Questa, tuttavia, è solo metà della storia, e non la metà più importante. Fa più breccia, più presa sulla fantasia dell’osservatore esterno, ma un attimo di riflessione basta a metterla in crisi: in tempo di guerra guerrieri muoiono, ma se tutti muoiono alla prima occasione, chi resta per combattere? E in tempo di pace, come funziona?
Quasi contemporaneamente a Yamamoto no Tsunetomo, un altro bushi chiamato Yamaga Sokō, scrisse il libro Shidō. La posizione di Yamaga Sokō è la seguente: in tempo di pace, il compito del bushi è essere l’esempio, la manifestazione dell’etica e della virtù, per tutto il resto della popolazione. E per secoli, questa visione, non quella di Yamaga Sokō, è stata quella appresa e praticata dai bushi giapponesi. Ed è grazie alla presenza di questo sostrato culturale che la pratica delle arti marziali può essere investita di una funzione educativa e formativa, cosa che sfugge a coloro che rimangono affezionati all’idea del singolo individuo che ha un colpo di genio e di punto in bianco “inventa” l’arte marziale come educazione dell’individuo.
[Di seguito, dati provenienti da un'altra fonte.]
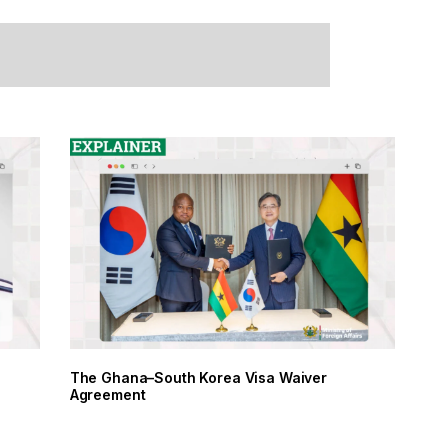
The Ghana–South Korea Visa Waiver
Agreement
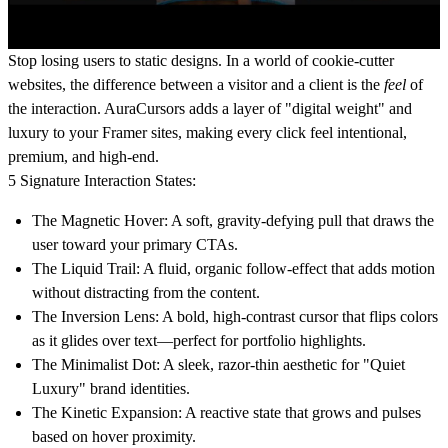
Stop losing users to static designs.
In a world of cookie-cutter
websites, the difference between a visitor and a client is the
feel
of
the interaction. AuraCursors adds a layer of "digital weight" and
luxury to your Framer sites, making every click feel intentional,
premium, and high-end.
5 Signature Interaction States:
The Magnetic Hover:
A soft, gravity-defying pull that draws the
user toward your primary CTAs.
The Liquid Trail:
A fluid, organic follow-effect that adds motion
without distracting from the content.
The Inversion Lens:
A bold, high-contrast cursor that flips colors
as it glides over text—perfect for portfolio highlights.
The Minimalist Dot:
A sleek, razor-thin aesthetic for "Quiet
Luxury" brand identities.
The Kinetic Expansion:
A reactive state that grows and pulses
based on hover proximity.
In Asia, in particolare in Cina e in Giappone, l’aderenza al solco tracciato dai predecessori è più importante dell’iniziativa individuale. “sono il primo a…” è una frase che suona stonata in bocca a un giapponese, per il quale è più importante sottolineare la continuità con la tradizione del passato e la gratitudine per l’eredità ricevuta, piuttosto che mettere l’accento su quanti “soffitti di cristallo” ha rotto, quante “barriere” ha abbattuto.
La realtà è che non è mai esistito un “sussidiario dei samurai”, chiamato bushidō, unico per tutto il Giappone. Esisteva la necessità di vivere e agire in un mondo in cui lo scontro armato era frequente, un mondo in cui l’insegnamento confuciano era la cornice di riferimento per i rapporti interpersonali e il buddhismo era la prospettiva standard per illustrare l’esperienza dell’essere umano in quanto singolo individuo. Naturalmente è più semplice dire “c’era il bushidō”, ma è una semplificazione che non rende giustizia alla complessità della cultura giapponese e porta fuori strada chi volesse avvicinarla.